Introduction: Cytokines such as tumor necrosis factor-alpha (TNF-α), interleukin 6 (IL6), interferon-gamma (IFN-γ), interleukin 17-alpha (IL17-α), and interleukin 33 (IL33) play critical roles in immune responses and may impact cancer prognosis in future. However, few studies have simultaneously explored the prognostic impact of these cytokines for cancer. In this study, we aim to apply the unsupervised clustering analysis to approach the correlation between the expression of these cytokines and the subsequent prognosis of patients with esophageal squamous cell carcinoma (ESCC).

Methods: A robust clustering algorithm was used, the Gaussian mixture method (GMM), through the mclust R package to group patients based on the expression of their cytokines in plasma or tumors. The 324 NTU patients were grouped into 4 clusters, and the 179 GSE53625 patients were grouped into 3 clusters based on expression in plasma and tumors, respectively. Five- and 3-year overall survival (OS) and progression-free survival (PFS) curves of each cluster were compared. Univariate and multivariate Cox regression analyses were also performed.

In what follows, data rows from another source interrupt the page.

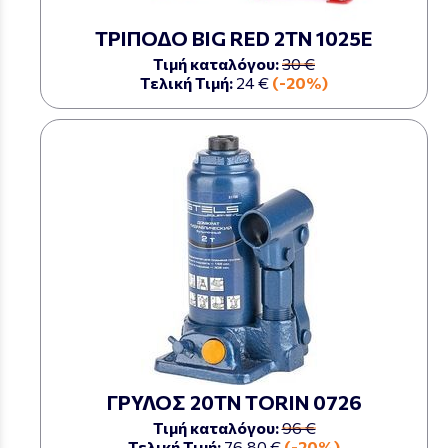
ΤΡΙΠΟΔΟ BIG RED 2ΤΝ 1025Ε
Τιμή καταλόγου:
30 €
Τελική Τιμή:
24 €
(-20%)
ΓΡΥΛΟΣ 20ΤΝ TORIN 0726
Τιμή καταλόγου:
96 €
Τελική Τιμή:
76,80 €
(-20%)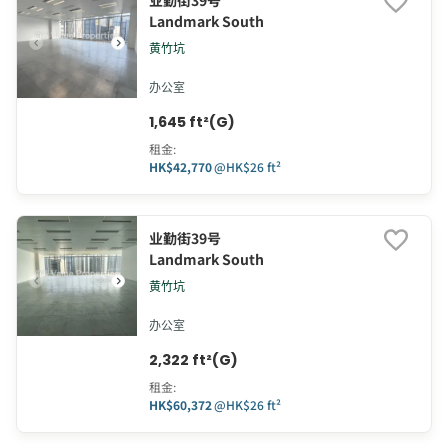
业勤街39号
Landmark South
黄竹坑
办公室
1,645 ft²(G)
租金
:
HK$42,770
@
HK$26 ft²
业勤街39号
Landmark South
黄竹坑
办公室
2,322 ft²(G)
租金
:
HK$60,372
@
HK$26 ft²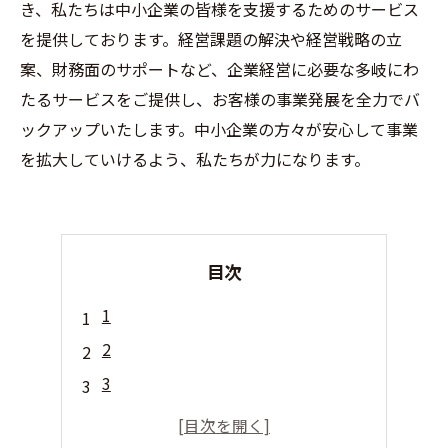
き、私たちは中小企業の皆様を支援するためのサービス
を提供しております。経営課題の解決や経営戦略の立
案、財務面のサポートなど、企業経営に必要な多岐にわ
たるサービスをご提供し、お客様の事業発展を全力でバ
ックアップいたします。中小企業の方々が安心して事業
を拡大していけるよう、私たちが力になります。
目次
1
2
3
4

Results: We successfully distinguished the multimodal distribution of cytokines through GMM clustering and discovered the relationship between cytokines and clinical outcomes. We observed that NTU-G3 and NTU-G4 subgroups showed most variation in 5-, 3-year OS and 5-, 3-year PFS with NTU-G3 being associated with poorer prognosis compared to NTU-G4 (p = 0.016, 0.0052, 0.0575, and 0.0168, respectively). NTU-G3 was characterized with higher TNF-α (median = 3.855, N = 78) and lower IL33 (median = 0.000, N = 78), while NTU-G4 showed lower TNF-α (median = 1.76, N = 51) and higher IL33 (median = 1.070, N = 51). The difference was statistically significant for TNF-α and IL33, with p = 0.0002 and p < 0.0001, respectively. A multivariate Cox-regression analysis revealed that GMM clustering and T/N stage were independent factors for prognosis, suggesting that the prognosis might be dependent on these cytokines.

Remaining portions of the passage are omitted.